Generating dynamic jumping motions on legged robots remains a challenging control problem as the full flight phase and large landing impact are expected. Compared to quadrupedal robots or other multi-legged robots, bipedal robots place higher requirements for the control strategy given a much smaller footprint. To solve this problem, a novel heuristic landing planner is proposed in this paper. With the momentum feedback during the flight phase, landing locations can be updated to minimize the influence of uncertainties from tracking errors or external disturbances when landing. To the best of our knowledge, this is the first approach to take advantage of the flight phase to reduce the impact of the jump landing which is implemented in the actual robot. By integrating it with a modified kino-dynamics motion planner with centroidal momentum and a low-level controller which explores the whole-body dynamics to hierarchically handle multiple tasks, a complete and versatile jumping control framework is designed in this paper. Extensive results of simulation and hardware jumping experiments on a miniature bipedal robot with proprioceptive actuation are provided to demonstrate that the proposed framework is able to achieve human-like efficient and robust jumping tasks, including directional jump, twisting jump, step jump, and somersaults.
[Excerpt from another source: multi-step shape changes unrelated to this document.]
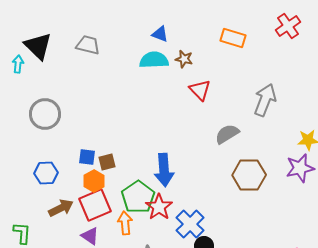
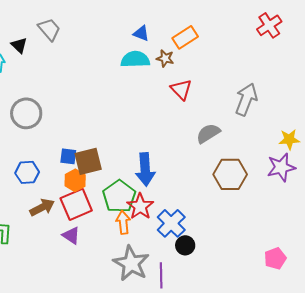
orange rectangle: (233, 38) -> (185, 37), moved, turned -50
gray trapezoid: (88, 45) -> (49, 29), moved, turned 35
black triangle: (38, 46) -> (19, 45), size x0.6
brown square: (107, 162) -> (88, 161), size x1.6
orange arrow: (125, 223) -> (123, 222), moved

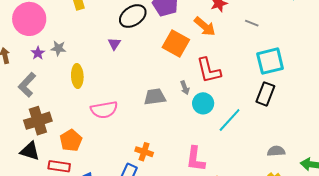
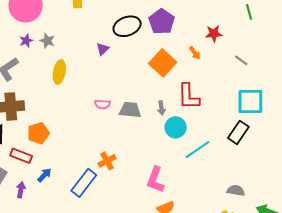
orange arrow: (205, 26) -> (195, 53), size x0.6
pink semicircle: (104, 110) -> (102, 104), moved, size x0.6
orange cross: (144, 152) -> (107, 161), turned 30

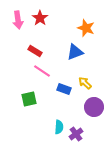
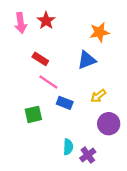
orange star: (86, 28) -> (99, 32), turned -30
yellow arrow: (85, 83) -> (98, 96), turned -80
blue rectangle: (64, 89) -> (65, 103), moved

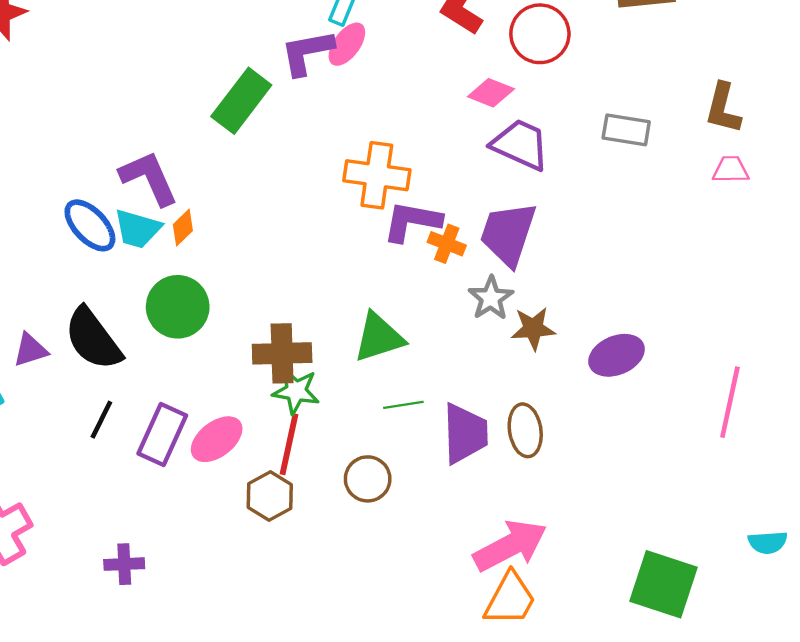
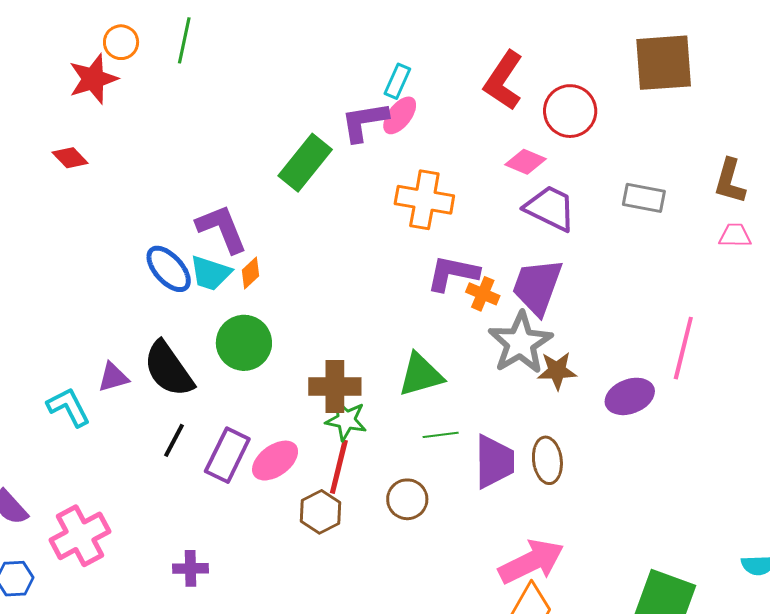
orange cross: (377, 175) -> (424, 200), moved
gray star: (491, 298) -> (520, 343), size x1.6
pink line: (730, 402) -> (683, 348), moved

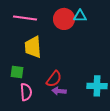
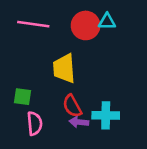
yellow trapezoid: (33, 47) -> (64, 68), moved
red semicircle: (54, 79) -> (72, 106), turned 114
cyan cross: (97, 86) -> (106, 115), moved

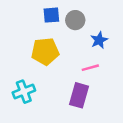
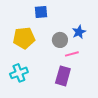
gray circle: (75, 20) -> (60, 40), moved
yellow pentagon: (45, 51) -> (24, 38), moved

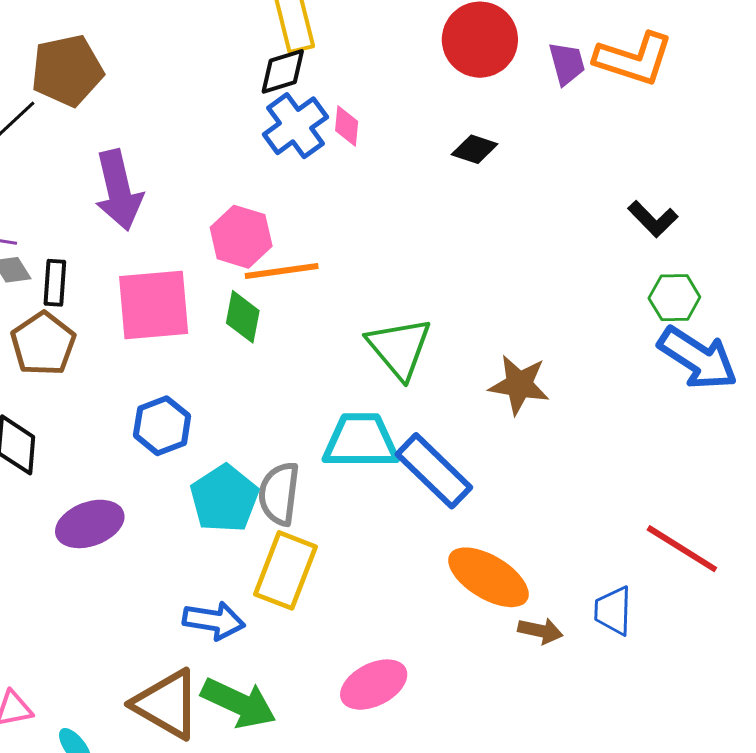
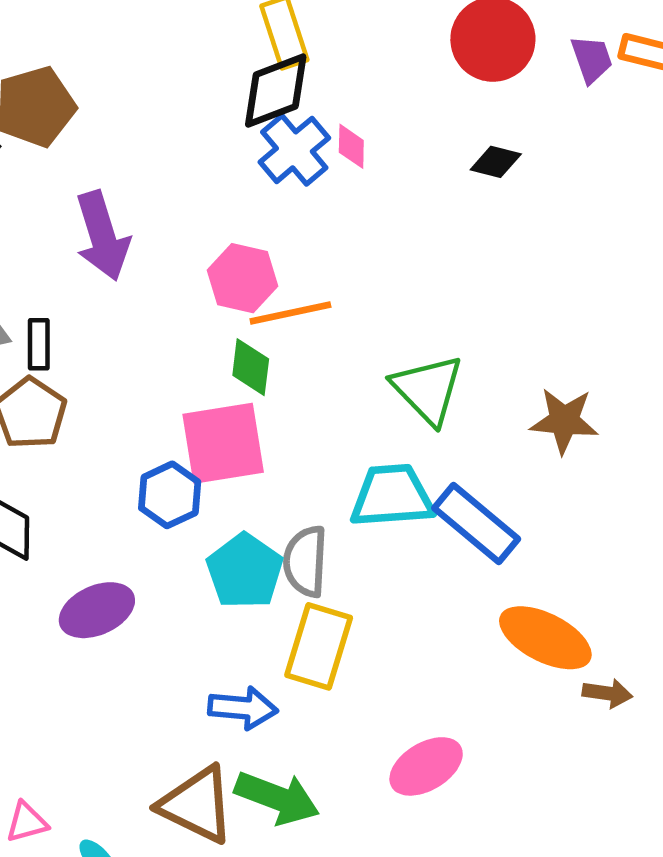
black diamond: (283, 71) -> (276, 91), size x1.4
pink square: (154, 305) -> (223, 443), moved

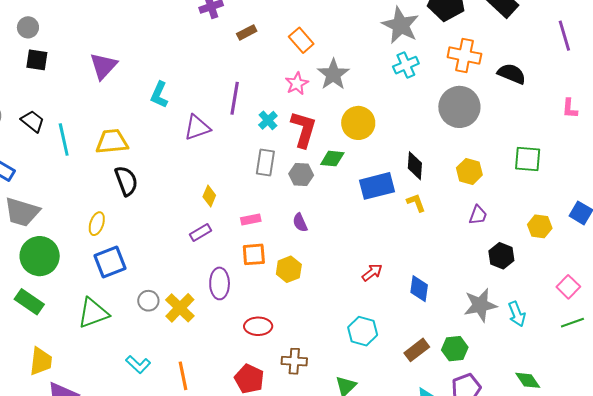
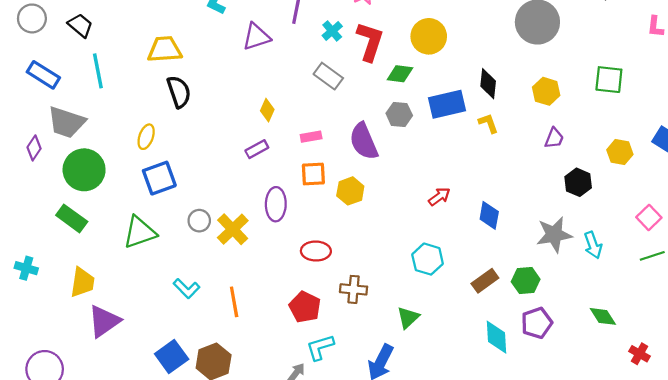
cyan line: (64, 139) -> (98, 71), moved
gray rectangle: (265, 163) -> (328, 76), turned -64
gray hexagon: (301, 174) -> (399, 114), moved
purple semicircle: (300, 223) -> (364, 141), size x1.8

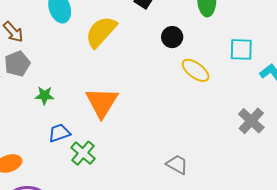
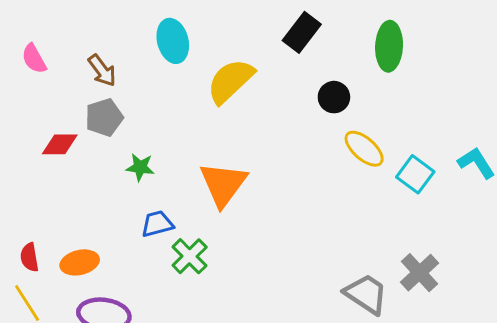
cyan square: (241, 49) -> (415, 174), moved, turned 30
gray cross: (251, 121) -> (419, 273), moved
gray trapezoid: (177, 164) -> (366, 294), moved, size x1.4

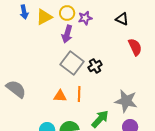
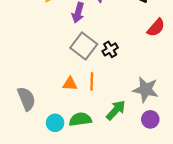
red semicircle: (135, 47) -> (156, 28), turned 66
gray semicircle: (16, 89) -> (26, 99), moved, turned 30

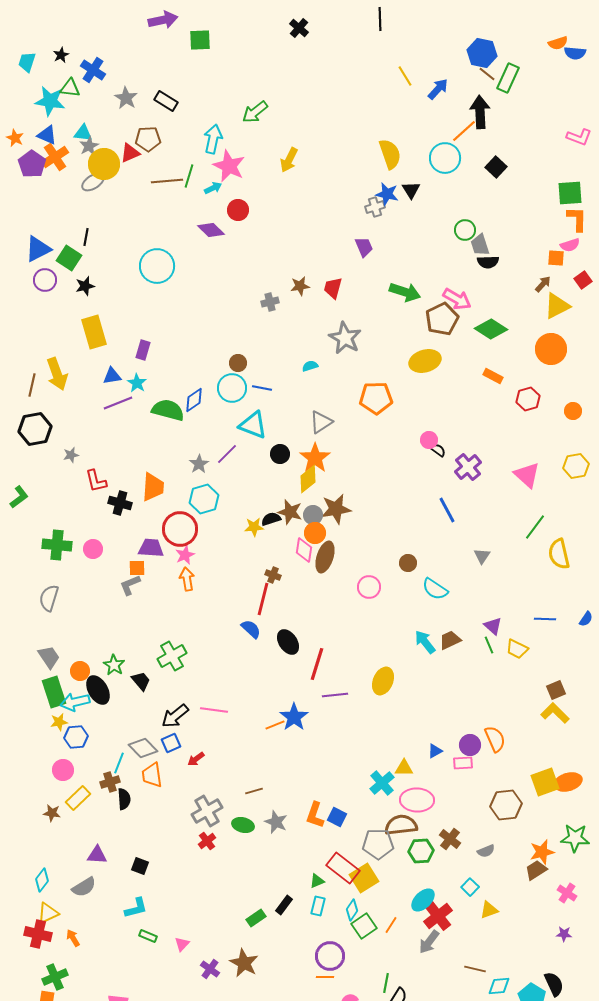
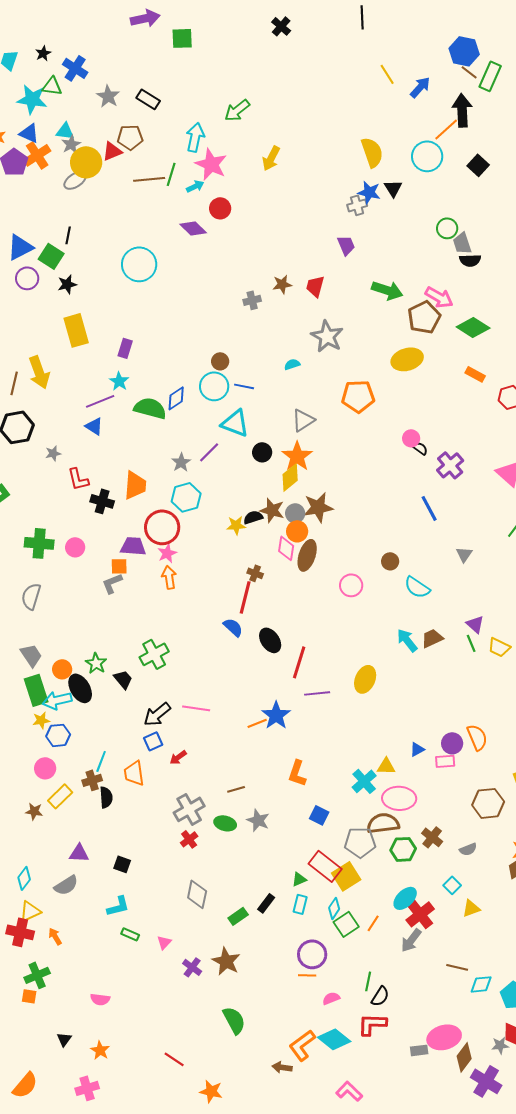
blue triangle: (112, 376) -> (94, 426), moved, turned 42
gray diamond: (143, 748) -> (197, 894), moved, turned 56
orange L-shape: (315, 815) -> (297, 773), moved

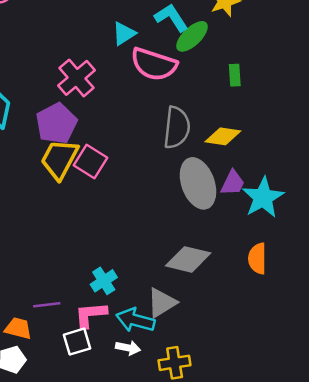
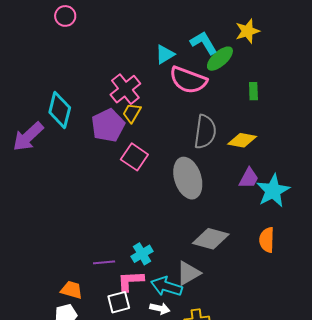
yellow trapezoid: (59, 159) -> (132, 113), moved, size x0.6
gray ellipse: (198, 183) -> (188, 178), moved
purple line: (47, 305) -> (104, 262), moved

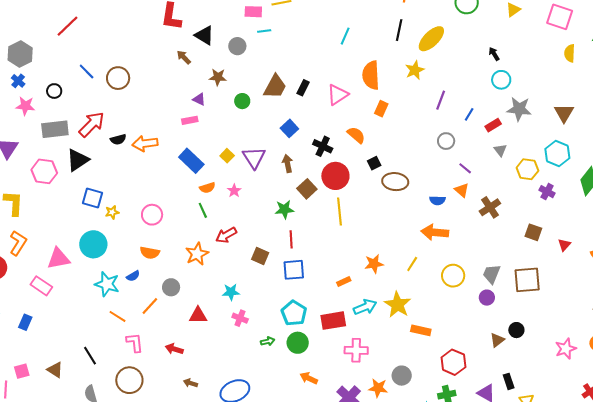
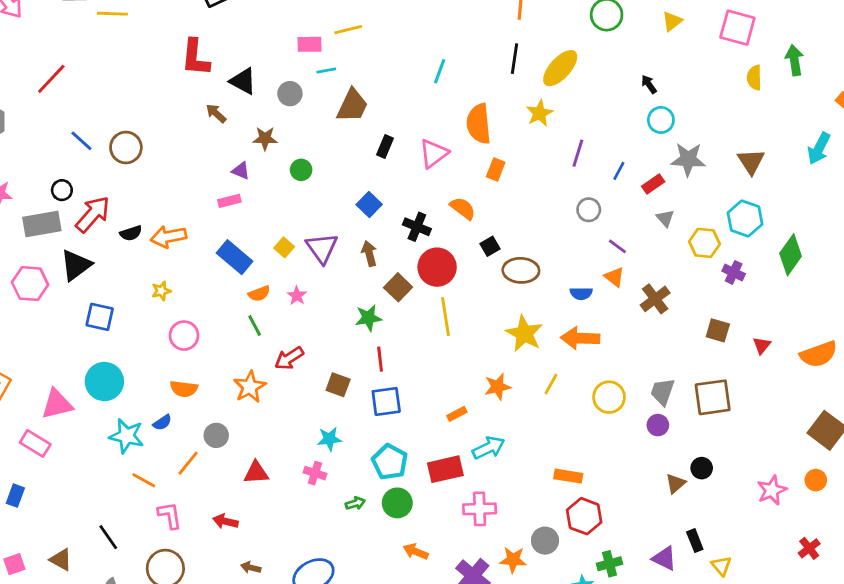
brown trapezoid: (275, 87) -> (352, 106), moved
black circle: (54, 91) -> (62, 190), moved
yellow star: (112, 212) -> (161, 291), moved
cyan star: (231, 292) -> (329, 439), moved
yellow star: (398, 305) -> (524, 334), moved
red hexagon: (453, 362) -> (584, 516), moved

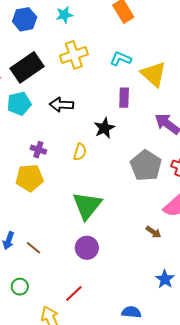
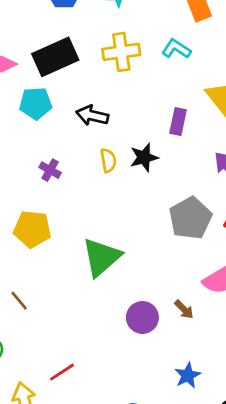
cyan L-shape: (121, 59) -> (176, 49), moved
yellow semicircle: (80, 152) -> (108, 160), moved, turned -36
yellow pentagon: (30, 178) -> (32, 229), moved
purple circle: (87, 248) -> (142, 317), moved

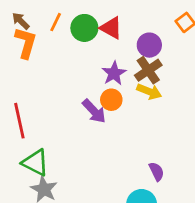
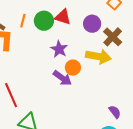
brown cross: (148, 70) -> (113, 37), moved
purple star: (114, 73) -> (59, 49), moved
yellow arrow: (149, 91) -> (98, 56), size x1.4

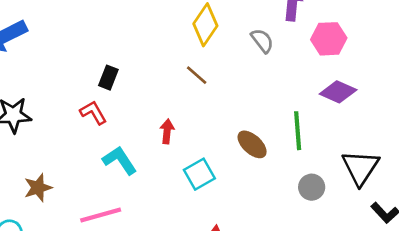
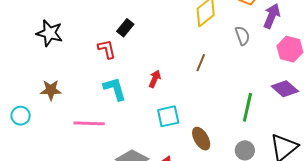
brown line: (197, 75) -> (201, 63), moved, turned 54
brown ellipse: (252, 144) -> (201, 139), moved

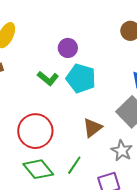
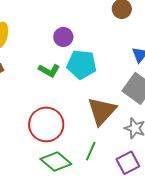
brown triangle: (92, 128) -> (102, 111), size x1.5

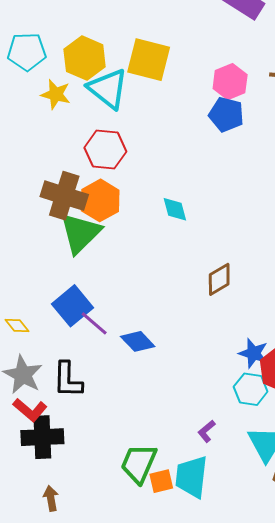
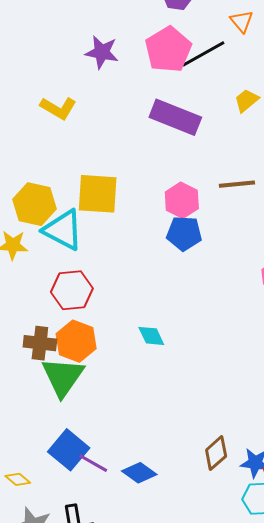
brown cross: (64, 196) -> (40, 343), size x0.7
brown diamond: (219, 279) -> (216, 453), moved

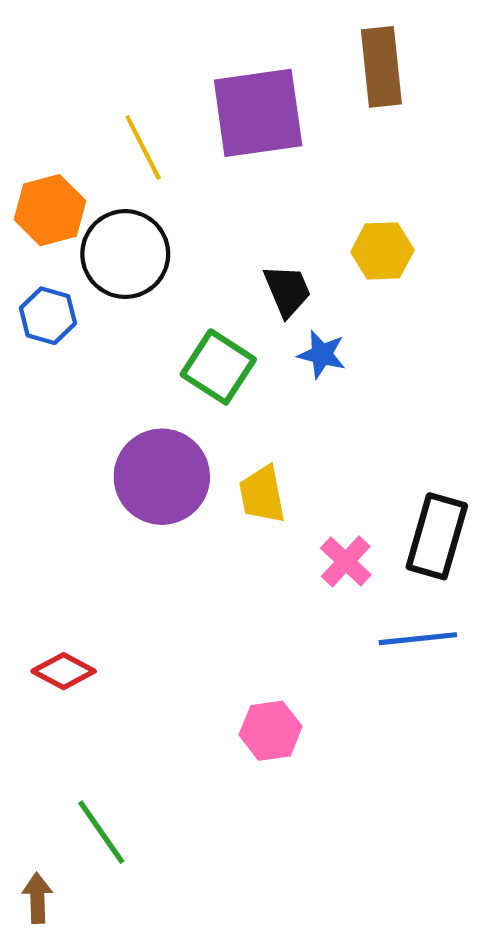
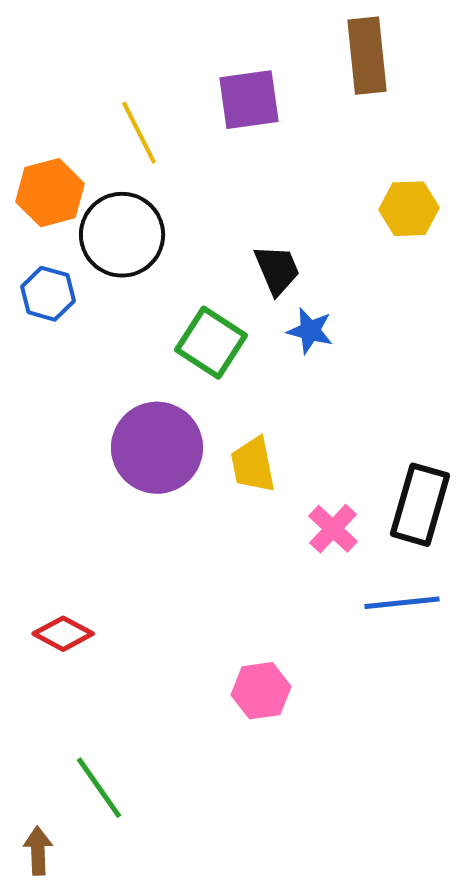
purple square: (258, 113) -> (249, 100), size x0.7
yellow hexagon: (382, 251) -> (409, 209), moved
翻译：在足式机器人上生成动态跳跃运动仍是一项具有挑战性的控制问题，因为这涉及完整的腾空阶段和巨大的落地冲击。与四足机器人或其他多足机器人相比，双足机器人由于占地面积更小，对控制策略提出了更高要求。为解决这一问题，本文提出了一种新颖的启发式落地规划器。通过利用腾空阶段的动量反馈，可实时更新落地位置，以最小化跟踪误差或外部干扰等不确定性对落地的影响。据我们所知，这是首次在实际机器人上利用腾空阶段减少跳跃落地冲击的方法。通过将该规划器与改进的基于质心动量的运动学-动力学运动规划器以及利用全身动力学分层处理多项任务的底层控制器相结合，本文设计了一个完整且通用的跳跃控制框架。通过在具有本体感知驱动的微型双足机器人上进行的仿真和硬件跳跃实验的广泛结果，证明了该框架能够实现类人高效且鲁棒的跳跃任务，包括定向跳、扭身跳、台阶跳和空翻。